_Directions for this task_
Say only how many lines in the entries below contain the word "مـقـدسـي".

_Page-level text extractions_

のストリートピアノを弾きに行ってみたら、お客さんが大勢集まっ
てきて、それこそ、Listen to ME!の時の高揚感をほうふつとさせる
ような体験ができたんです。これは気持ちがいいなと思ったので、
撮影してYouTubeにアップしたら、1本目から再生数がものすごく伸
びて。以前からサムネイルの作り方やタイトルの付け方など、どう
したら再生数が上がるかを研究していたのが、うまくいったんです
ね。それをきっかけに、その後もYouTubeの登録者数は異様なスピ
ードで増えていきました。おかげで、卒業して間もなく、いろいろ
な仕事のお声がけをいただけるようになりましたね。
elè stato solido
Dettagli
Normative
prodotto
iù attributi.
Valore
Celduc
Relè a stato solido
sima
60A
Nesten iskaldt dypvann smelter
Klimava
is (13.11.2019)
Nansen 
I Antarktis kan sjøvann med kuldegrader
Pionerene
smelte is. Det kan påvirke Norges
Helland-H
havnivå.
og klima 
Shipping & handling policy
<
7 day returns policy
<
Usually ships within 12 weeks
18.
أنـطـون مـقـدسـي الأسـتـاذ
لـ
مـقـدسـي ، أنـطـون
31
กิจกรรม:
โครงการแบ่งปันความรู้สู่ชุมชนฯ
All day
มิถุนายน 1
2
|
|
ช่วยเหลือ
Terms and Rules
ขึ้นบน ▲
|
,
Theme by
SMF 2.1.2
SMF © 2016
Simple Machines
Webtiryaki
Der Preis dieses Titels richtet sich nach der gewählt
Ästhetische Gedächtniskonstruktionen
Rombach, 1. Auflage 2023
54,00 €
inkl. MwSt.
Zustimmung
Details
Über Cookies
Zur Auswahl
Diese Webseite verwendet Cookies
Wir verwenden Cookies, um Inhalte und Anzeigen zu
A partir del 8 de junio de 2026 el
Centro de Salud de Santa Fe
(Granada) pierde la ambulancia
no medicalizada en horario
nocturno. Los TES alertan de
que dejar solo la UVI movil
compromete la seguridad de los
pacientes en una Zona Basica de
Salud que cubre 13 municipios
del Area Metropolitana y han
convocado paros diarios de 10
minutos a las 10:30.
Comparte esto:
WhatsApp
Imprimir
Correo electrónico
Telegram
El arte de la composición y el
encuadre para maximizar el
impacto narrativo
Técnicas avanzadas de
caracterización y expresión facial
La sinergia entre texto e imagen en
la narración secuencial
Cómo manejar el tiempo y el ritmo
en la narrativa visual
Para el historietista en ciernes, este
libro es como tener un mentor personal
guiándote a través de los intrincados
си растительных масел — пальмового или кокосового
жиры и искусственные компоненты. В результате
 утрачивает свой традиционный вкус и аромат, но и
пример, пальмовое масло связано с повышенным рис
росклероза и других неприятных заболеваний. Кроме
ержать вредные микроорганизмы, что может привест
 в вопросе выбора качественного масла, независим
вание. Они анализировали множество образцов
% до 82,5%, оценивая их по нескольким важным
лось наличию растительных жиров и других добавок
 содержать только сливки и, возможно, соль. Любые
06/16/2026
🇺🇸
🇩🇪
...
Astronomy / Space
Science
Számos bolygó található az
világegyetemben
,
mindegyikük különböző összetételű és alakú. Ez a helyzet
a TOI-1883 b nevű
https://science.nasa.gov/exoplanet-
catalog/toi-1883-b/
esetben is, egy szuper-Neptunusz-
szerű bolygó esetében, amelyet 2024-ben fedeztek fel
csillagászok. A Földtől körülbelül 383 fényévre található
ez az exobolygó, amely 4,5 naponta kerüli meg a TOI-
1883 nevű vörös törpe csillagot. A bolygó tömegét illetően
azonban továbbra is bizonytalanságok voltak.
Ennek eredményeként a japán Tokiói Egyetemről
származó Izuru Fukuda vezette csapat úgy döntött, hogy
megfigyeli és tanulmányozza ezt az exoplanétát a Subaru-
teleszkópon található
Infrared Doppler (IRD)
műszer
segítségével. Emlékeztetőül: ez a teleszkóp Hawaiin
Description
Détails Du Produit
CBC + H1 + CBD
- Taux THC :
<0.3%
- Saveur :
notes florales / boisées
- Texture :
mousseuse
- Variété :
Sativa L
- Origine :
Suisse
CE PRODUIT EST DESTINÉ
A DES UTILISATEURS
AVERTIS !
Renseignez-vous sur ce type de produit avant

_Completed task_
2